Dans ces conditions, bon nombres de théologiens protestants haïtiens sont prêts à absorber toute sorte d’enseignement doctrinal qui leur a été imposé de l’extérieur comme une expression absolue de la foi chrétienne. Ils ne disposent d’aucun instrument analytique ou théorique pouvant les permettre de faire face à ces systèmes doctrinaux de manière critique. Mieux encore, ils sont complètement dans l’incapacité de développer leurs propres outils conceptuels et méthodologiques pour articuler leur foi à partir de leur propre expérience ou de leur propre contexte. Ils ne sont pas en mesure d’identifier les questions que soulève le contexte socio-historique haïtien à la foi chrétienne et vice versa, voire leur apporter une réponse unique, originale, appropriée, constructive, et satisfaisante. Ainsi les théologiens protestants haïtiens souffrent d’une naïveté épistémologique, idéologique, et politique affligeante et sont totalement à la merci des théologiens occidentaux européens et nord-américains ainsi que des cadres de référence de ces derniers pour définir leur propre foi.
De plus, les théologiens protestants haïtiens sont complètement figés dans leur conception du christianisme. Ils s’enferment à double tour dans un traditionalisme assourdissant et deviennent prisonniers des expressions les plus fondamentalistes du conservatisme évangélique nord-américain et finissent par reproduire une foi, ou une spiritualité pour laquelle ils sont complètement étrangers. C’est à dire, une spiritualité qui dépayse et détache l’individu de sa propre réalité, de son propre être, de sa propre communauté, de son propre environnement, et qui n’offre aucune perspective pour la vie présente. Une spiritualité qui fragmente l’esprit, divise le sens du moi, qui se résume à un exercice de déni, et s’engage dans le refoulement, la suppression, l’inhibition, et la résignation. Une spiritualité aux effets lénifiants, et qui sert à dissimuler les sentiments d’impuissance, de désespoir, de fatalité, et de frustration des masses exploitées. Une spiritualité paralysante, de survivance, désincarnée, ou l’on prend refuge dans un monde spirituel d’évasion ou dans un au-delà paradisiaque à venir. Une spiritualité contradictoire: déresponsabilisante et culpabilisante en même temps. Une spiritualité qui ankylose l’esprit, étouffe tout désir de libération, encourage la passivité, porte à accepter les conditions d’existence les plus déshumanisantes, aliénantes, et oppressives comme un destin incontournable, ou comme causées par une force surnaturelle invisible au-delà de notre portée.

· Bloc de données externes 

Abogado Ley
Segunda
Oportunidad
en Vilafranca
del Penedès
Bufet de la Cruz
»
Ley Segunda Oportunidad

Cette foi ou cette spiritualité devient une rationalisation du refus de faire face, d’assumer en toute conscience et responsabilité, de lutter pour changer et transformer notre condition d’existence matérielle et sociale. Elle tient lieu de relai aux intérêts politiques, économiques, culturels, et religieux des élites locales et puissances impérialistes occidentales. Elle se nourrit d’ignorance, de peur, et verse dans la mystification, la manipulation spirituelle et psychologique des croyants. Elle renforce le sentiment de dépendance des masses haïtiennes et détourne leur attention des vraies causes du sous-développement et de la situation de pauvreté dans le pays. (Laennec Hurbon fait les mêmes observations dans le cas du Catholicisme en Haiti, dans “Dieu dans le Vaudou haïtien”, Paris: Maisonneuve et Larose, 2002).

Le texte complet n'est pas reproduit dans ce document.